Kısacası virüse yeniden bize daha rahat bulaşabileceği fırsatlar ve ortamlar sunmayalım. Hiç kuşku yok ki güzel günler bizi bekliyor. Ama her zaman her konuda olduğu gibi o güzel günlerin içini doğru ve akılcı yaklaşımlarla doldurmak da bize düşüyor.
İYİ HABER 1
SİNOVAC ÇOCUKLARA DA YAPILABİLECEK
ÖNEMLİ bir tıp dergisinde, The Lancet’te yayımlanan yeni bir araştırmaya bakılırsa bizde yaygın olarak kullanılan Sinovac aşısı çocuklarımız için de güvenli ve etkili bir aşı gibi görünüyor. Yaşları 3 ila 17 arasında değişen 550 genç üzerinde yapılan bu araştırmada 2 doz Sinovac aşısı uygulamasının güçlü bir antikor tepkisi oluşturduğu ve bu tepkinin çalışmaya katılan çocuklar ve gençlerin yüzde 96’sında belirlendiği açıklandı. Diğer taraftan aşının çocuk ve gençlerde herhangi bir yan etkiye yol açmadığı da gözlendi. Anlaşılan o ki güvenli bir ölü virüs aşısı olan Sinovac önümüzdeki dönemde çocuk ve ergenlerde de güvenle kullanılabilecek. Çünkü iyi tolere ediliyor. Çünkü ciddi bir yan etki yaratmıyor. Çünkü güçlü bir bağışıklık yanıtı oluşturabiliyor.
İYİ HABER 2
AŞI TARAFTARLARI ÇOĞALIYOR
IPSOS önemli bir araştırma organizasyonu. IPSOS’un toplumun aşılanma eğilimi konusunda yaptığı yeni bir çalışma var. O çalışmanın sonuçlarına bakılırsa, “sanatçılar ve kanaat önderleri”nin yaptıkları “Aşı olun” çağrıları iyi sonuçlar veriyor.

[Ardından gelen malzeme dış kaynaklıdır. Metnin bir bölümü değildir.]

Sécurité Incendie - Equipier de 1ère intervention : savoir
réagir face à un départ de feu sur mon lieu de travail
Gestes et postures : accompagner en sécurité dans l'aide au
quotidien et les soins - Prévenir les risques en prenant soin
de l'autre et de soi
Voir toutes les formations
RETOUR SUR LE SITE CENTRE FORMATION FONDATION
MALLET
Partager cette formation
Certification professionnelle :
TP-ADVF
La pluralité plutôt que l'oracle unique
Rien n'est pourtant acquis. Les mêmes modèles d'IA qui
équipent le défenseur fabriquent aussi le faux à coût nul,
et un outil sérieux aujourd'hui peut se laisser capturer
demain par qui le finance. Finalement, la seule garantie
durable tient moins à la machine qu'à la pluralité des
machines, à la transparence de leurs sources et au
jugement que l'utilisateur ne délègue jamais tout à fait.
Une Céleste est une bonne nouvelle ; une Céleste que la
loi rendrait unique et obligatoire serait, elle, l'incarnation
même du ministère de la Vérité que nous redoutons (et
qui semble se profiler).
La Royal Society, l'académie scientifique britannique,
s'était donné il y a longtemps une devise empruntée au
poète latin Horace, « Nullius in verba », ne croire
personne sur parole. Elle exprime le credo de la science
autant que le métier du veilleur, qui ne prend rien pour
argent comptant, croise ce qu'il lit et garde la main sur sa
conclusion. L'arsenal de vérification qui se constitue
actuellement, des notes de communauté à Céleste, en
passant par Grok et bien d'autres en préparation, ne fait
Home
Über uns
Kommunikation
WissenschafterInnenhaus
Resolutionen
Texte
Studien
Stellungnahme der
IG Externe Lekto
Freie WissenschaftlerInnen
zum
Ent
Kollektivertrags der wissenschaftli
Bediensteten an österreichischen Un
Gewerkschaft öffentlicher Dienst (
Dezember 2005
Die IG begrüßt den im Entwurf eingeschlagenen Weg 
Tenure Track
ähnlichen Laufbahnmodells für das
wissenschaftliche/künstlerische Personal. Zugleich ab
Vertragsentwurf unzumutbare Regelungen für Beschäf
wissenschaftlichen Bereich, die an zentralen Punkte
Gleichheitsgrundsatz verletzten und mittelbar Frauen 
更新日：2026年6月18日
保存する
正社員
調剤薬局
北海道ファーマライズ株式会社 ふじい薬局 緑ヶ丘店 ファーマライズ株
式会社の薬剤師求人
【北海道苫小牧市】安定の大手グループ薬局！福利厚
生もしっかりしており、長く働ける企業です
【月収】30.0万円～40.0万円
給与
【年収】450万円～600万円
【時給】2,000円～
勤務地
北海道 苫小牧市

Bu çağrılar her 4 vatandaştan 3’ünde olumlu karşılık buluyor. Bana sorarsanız pandemide bugün devreye girecek önlemlerle birlikte haftanın en güzel haberlerinden biridir bu. IPSOS’un rakamları özetle şöyle: Aşı yaptırma niyeti dikkate alındığında toplumun yüzde 35’i “Kesinlikle yaptırırım”, yüzde 30’u “Muhtemelen yaptırırım” yanıtını veriyor. Kısacası toplumun en az yüzde 65’i sırası gelince aşı olacağını beyan ediyor. Araştırmanın önemli bir sonucu da şu: Bugüne kadar aşı olmuş ya da sırası geldiğinde aşı olacağını ifade edenlerin yüzde 62’si “çevrelerindekilere aşı yaptırmalarını öneriyor”.
İYİ HABER 3
SIRA 18 YAŞA GELDİ
BUGÜN başlayacak iyi hayatı daha doğrusu ısınma turlarını daha da keyifli hale getiren bir dizi açıklama da Sağlık Bakanı Fahrettin Koca’dan geldi. Dr. Fahrettin Koca yaptığı açıklamalarda, “18 yaş altı kronik rahatsızlığı ve ek hastalığı olan gençleri 1 hafta 10 gün içerisinde aşılamaya başlayabileceklerini” bildirdi. Bakanın morali oldukça yüksek. Muhtemelen salgının başından bu yana en keyifli günlerini yaşıyor. Bunu da “Salgının kısa sürede sona ereceğine inancım tam. Kurban Bayramı’na kadar nüfusumuzun yüzde 70’ini aşılamayı hedefliyoruz” cümleleriyle ifade ediyor.
DİKKAT
STRES ANTİKOR DÜŞMANI
AŞILAMA kampanyası hızla ve başarıyla sürüyor. Aşılanan herkes ise mümkün olan en güçlü güçlü antikor cevabını oluşturmayı hedefliyor. Haklılar ama bu konuda da dikkat edilmesi gereken bazı ayrıntılar var. Örneğin stres yükü çok ama çok önemli bir faktör. İngiltere’de yapılan yeni bir araştırmaya göre (Manchester Üniversitesi), “Vücuttaki stres yükü ne kadar fazlaysa antikor üretebilme gücü o ölçüde azalıyor”. Yoğun ve süregelen stres dışında uyku bozuklukları, hareketsiz yaşam tarzı ve kötü beslenmenin de bağışıklık sistemini olumsuz yönde etkileyerek aşıyla oluşturulacak bağışıklık cevabını azaltabileceği biliniyor.